Small Wonders:

A couple of pleasant distractions

June 27, 2009|By Patrick Caneday

Daughter 1: Are you writing your article, Daddy?

Daddy: Trying to.

Daughter 2: What’s it about?

Daddy: I don’t know yet.

D1: Why not?

Daddy: I don’t know. I can’t think of anything to write about.

D2: Daddy, you should write about Nutty Boy.


Daddy: The squirrel in the backyard?

D2: Yeah.

Daddy: What should I say about him?

D2: That he likes nuts and eats all the sunflower seeds out of your birdseed.

Daddy: Hmmm.

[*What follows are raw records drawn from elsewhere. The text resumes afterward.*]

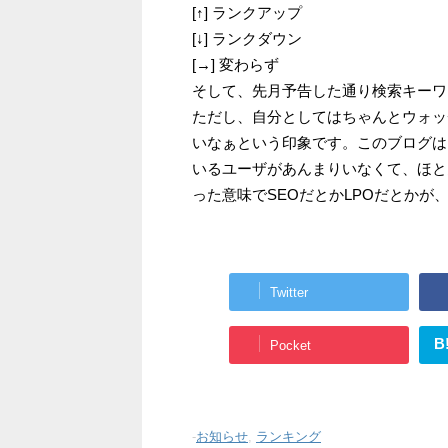
[↑] ランクアップ
[↓] ランクダウン
[→] 変わらず
そして、先月予告した通り検索キーワ
ただし、自分としてはちゃんとウォッチ
いなぁという印象です。このブログは
いるユーザがあんまりいなくて、ほと
った意味でSEOだとかLPOだとかが
Twitter
B
Pocket
-
お知らせ
,
ランキング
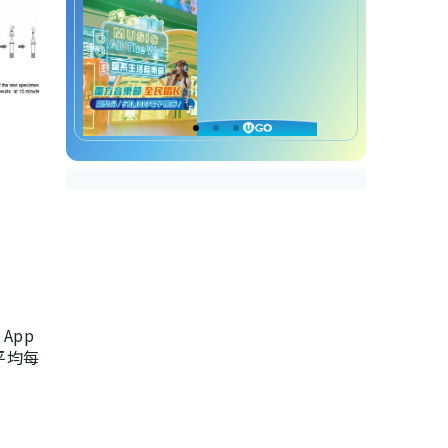
App
，平均每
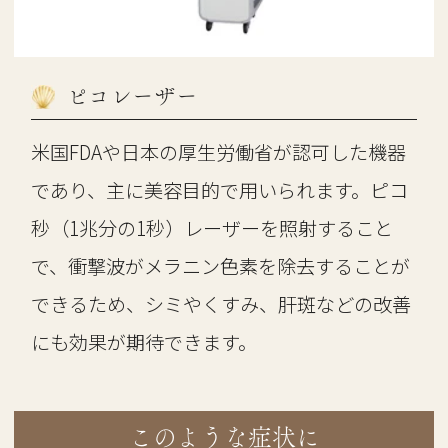
ピコレーザー
米国FDAや日本の厚生労働省が認可した機器
であり、主に美容目的で用いられます。ピコ
秒（1兆分の1秒）レーザーを照射すること
で、衝撃波がメラニン色素を除去することが
できるため、シミやくすみ、肝斑などの改善
にも効果が期待できます。
このような症状に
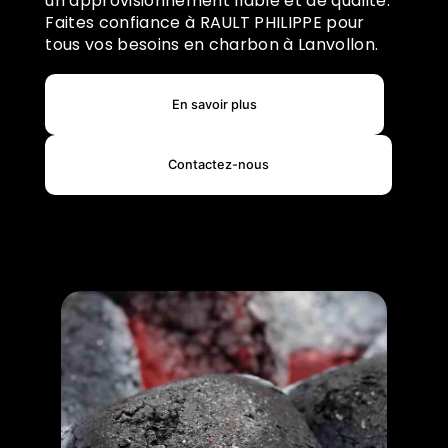
un approvisionnement fiable et de qualité.
Faites confiance à RAULT PHILIPPE pour
tous vos besoins en charbon à Lanvollon.
En savoir plus
Contactez-nous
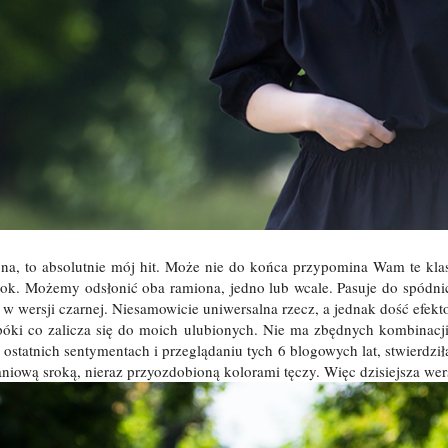
na, to absolutnie mój hit. Może nie do końca przypomina Wam te klas
rok. Możemy odsłonić oba ramiona, jedno lub wcale. Pasuje do spódnic
 w wersji czarnej. Niesamowicie uniwersalna rzecz, a jednak dość efekt
póki co zalicza się do moich ulubionych. Nie ma zbędnych kombinacji,
Po ostatnich sentymentach i przeglądaniu tych 6 blogowych lat, stwierdził
aniową sroką, nieraz przyozdobioną kolorami tęczy. Więc dzisiejsza wer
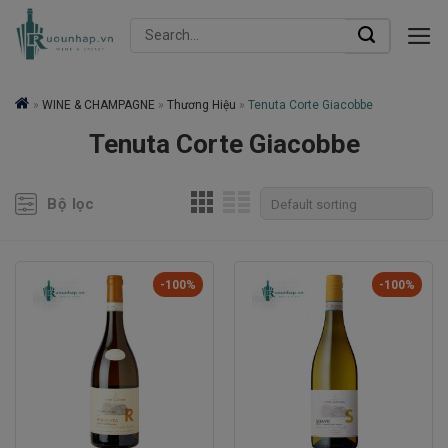
Skip
Search
to
for:
content
»
WINE & CHAMPAGNE
»
Thương Hiệu
»
Tenuta Corte Giacobbe
Tenuta Corte Giacobbe
Bộ lọc
-100%
-100%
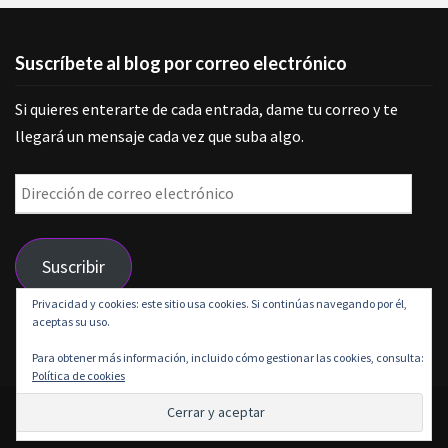
Suscríbete al blog por correo electrónico
Si quieres enterarte de cada entrada, dame tu correo y te
llegará un mensaje cada vez que suba algo.
Dirección
de
correo
Suscribir
electrónico
Privacidad y cookies: este sitio usa cookies. Si continúas navegando por él,
aceptas su uso.
Únete a otros 9 suscriptores
Para obtener más información, incluido cómo gestionar las cookies, consulta:
Política de cookies
© 2026 Grunge is life | Funciona gracias a
Outstandingthemes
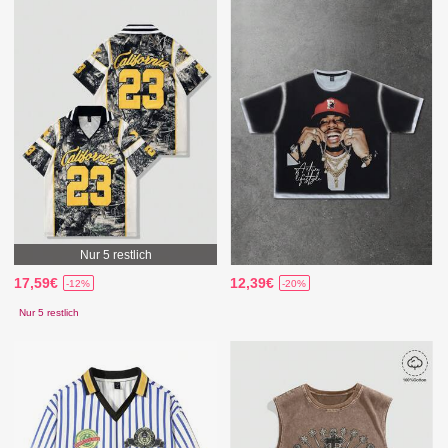
Nur 5 restlich
17,59€
12,39€
-12%
-20%
Nur 5 restlich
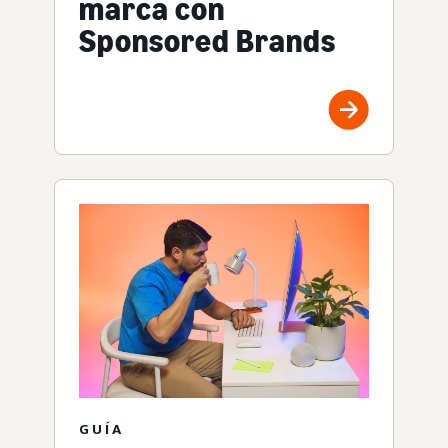
marca con
Sponsored Brands
GUÍA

I’ll think about that.

D1: Daddy how do you spell “squirrel?”

Daddy: S-q-u-i-r-r-e-l

D2: Daddy, how do you spell “bird?”

Daddy: B-i-r-d

D1: Daddy, how do you spells “nuts?”

Daddy: D-a-u-g-h-t-e-r-s

D1: Nu-uh!

Daddy: OK, guys, I have to write, so why don’t you go play outside?

D1: I don’t want to.

D2: Can I sit on your lap?

Daddy: Really, guys, I have to come up with something to write about this week. Can I just have a little time to do this? It is a beautiful day outside.

D1: When’s mommy coming home?

Daddy: When’s Halley’s Comet due back?

D1: Huh?

Daddy: Soon, honey. Real soon.

D2: Daddy, can I work on the computer?

Daddy: No! Guys, I have to get something done here. Seriously.

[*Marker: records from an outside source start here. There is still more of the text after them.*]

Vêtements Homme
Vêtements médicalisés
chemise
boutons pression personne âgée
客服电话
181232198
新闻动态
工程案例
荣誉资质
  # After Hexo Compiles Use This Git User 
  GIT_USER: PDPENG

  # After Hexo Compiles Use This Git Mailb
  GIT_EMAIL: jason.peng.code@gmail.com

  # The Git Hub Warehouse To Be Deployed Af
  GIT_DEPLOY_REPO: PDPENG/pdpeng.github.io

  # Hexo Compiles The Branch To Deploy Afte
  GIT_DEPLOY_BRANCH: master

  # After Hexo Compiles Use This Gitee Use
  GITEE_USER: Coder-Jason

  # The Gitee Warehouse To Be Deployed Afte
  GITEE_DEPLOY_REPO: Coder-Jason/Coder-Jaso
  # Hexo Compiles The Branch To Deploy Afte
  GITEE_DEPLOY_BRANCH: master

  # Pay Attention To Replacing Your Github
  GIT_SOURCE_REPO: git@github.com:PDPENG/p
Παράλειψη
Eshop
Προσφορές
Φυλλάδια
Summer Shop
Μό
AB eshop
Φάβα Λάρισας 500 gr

D2: Buuut i reeellllyyyy wantt tu werk onnn thhe kummpewtr....

Daddy: STOP THAT! Don’t touch the keyboard when Daddy’s working. I mean it. Go outside.

D1: But I’m bored. I want you to come outside too.

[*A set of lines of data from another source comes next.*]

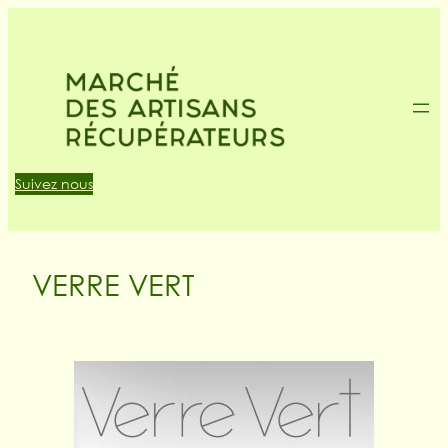
Suivez nous
VERRE VERT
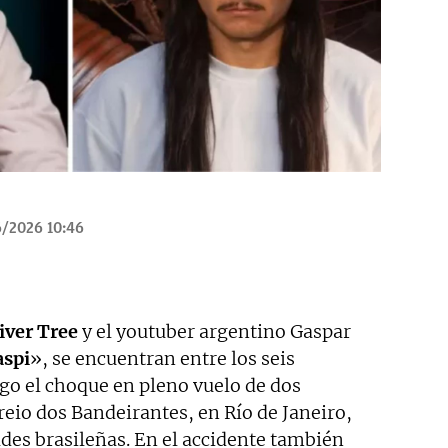
6/2026 10:46
iver Tree
y el youtuber argentino Gaspar
aspi
», se encuentran entre los seis
go el choque en pleno vuelo de dos
reio dos Bandeirantes, en Río de Janeiro,
des brasileñas. En el accidente también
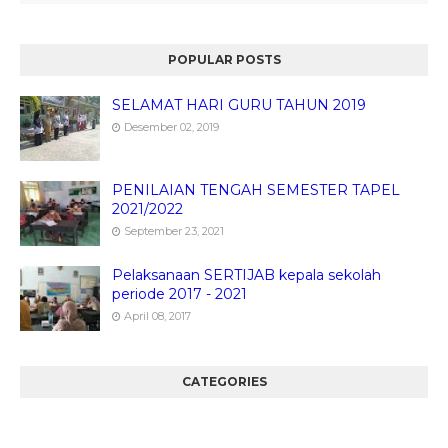
POPULAR POSTS
SELAMAT HARI GURU TAHUN 2019
Desember 02, 2019
PENILAIAN TENGAH SEMESTER TAPEL
2021/2022
September 23, 2021
Pelaksanaan SERTIJAB kepala sekolah
periode 2017 - 2021
April 08, 2017
CATEGORIES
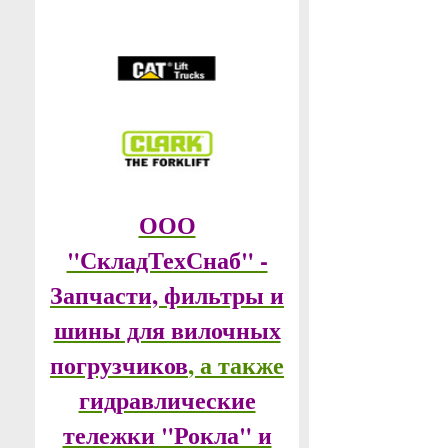
ООО
"СкладТехСнаб" -
Запчасти, фильтры и
шины для вилочных
погрузчиков
, а также
гидравлические
тележки "Рокла" и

Daddy: (help me, please help me, please please please help me . . . )

D2: Daddy, why are you whispering?

Daddy: I’m praying.

D1: Praying for what?

Daddy: Grace.

D2: You should write about God!

Daddy: Good idea. Now let me . . .

D1: Or Father’s Day.

Daddy: Done that.

D2: Write about your shoes!

Daddy: I am going to shoot myself.

D1: Daddy! That’s not nice. Remember your house rule? “No being mean to yourself or others.” And shooting yourself is definitely being mean to yourself.

Daddy: (sigh) Yes, that is my house rule.

D2: And “No choking.”

Daddy: Right, that’s my other rule. No choking allowed.

D1: But, Daddy, what if I can’t help it and something is just stuck in my throat?

Daddy: You’d be in big trouble, missy. That is definitely against the rules.

D2: Like “No throwing knives.”

Daddy: That’s more of a guideline than a rule. But yeah.

D2: Cuz you threw that knife that one time?

Daddy: Can we change the subject?

D1: I’m bored.

Daddy: Get your markers and do some coloring . . . outside.